** Opening EXTRACTED RECORDS block **
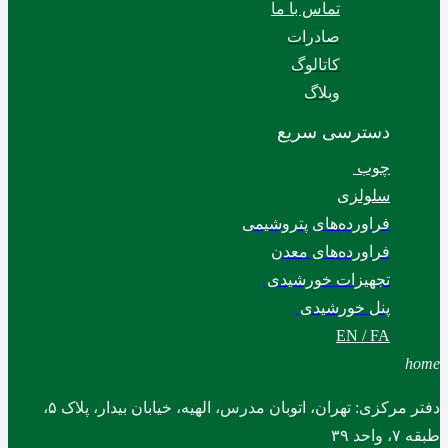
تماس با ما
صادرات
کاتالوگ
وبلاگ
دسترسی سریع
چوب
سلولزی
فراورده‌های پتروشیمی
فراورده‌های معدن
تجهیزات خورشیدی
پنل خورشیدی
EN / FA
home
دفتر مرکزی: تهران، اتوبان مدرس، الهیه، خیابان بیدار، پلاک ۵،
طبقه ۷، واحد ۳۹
** Closing EXTRACTED RECORDS block **
■ **INSTRUCTIONS FOR THE TASK**: Look above for the line containing "تجهیزات خورشیدی". Return it and each line after it exactly, through the last line, and nothing more.

■ **SOLUTION TO THIS EXERCISE**:
تجهیزات خورشیدی
پنل خورشیدی
EN / FA
home
دفتر مرکزی: تهران، اتوبان مدرس، الهیه، خیابان بیدار، پلاک ۵،
طبقه ۷، واحد ۳۹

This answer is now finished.